» TASK DIRECTIONS
Given the entries that follow, write out exactly the lines starting at the one containing "Я давно зарегистрирован, но" and ending at the one containing "Как мне изменить мои настройки?", both ends included, and only those.

» THE INPUT
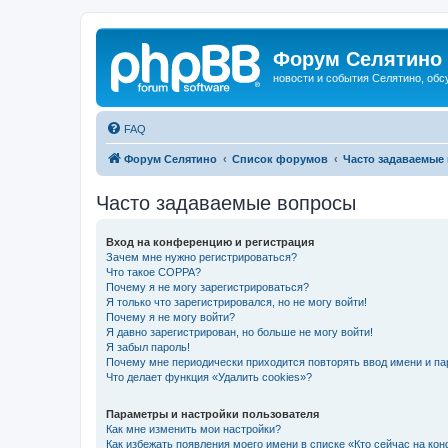
Форум Селятино
новости и события Селятино, об
FAQ
Форум Селятино
Список форумов
Часто задаваемые
Часто задаваемые вопросы
Вход на конференцию и регистрация
Зачем мне нужно регистрироваться?
Что такое COPPA?
Почему я не могу зарегистрироваться?
Я только что зарегистрировался, но не могу войти!
Почему я не могу войти?
Я давно зарегистрирован, но больше не могу войти!
Я забыл пароль!
Почему мне периодически приходится повторять ввод имени и па
Что делает функция «Удалить cookies»?
Параметры и настройки пользователя
Как мне изменить мои настройки?
Как избежать появления моего имени в списке «Кто сейчас на ко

» RESPONSE
Я давно зарегистрирован, но больше не могу войти!
Я забыл пароль!
Почему мне периодически приходится повторять ввод имени и па
Что делает функция «Удалить cookies»?
Параметры и настройки пользователя
Как мне изменить мои настройки?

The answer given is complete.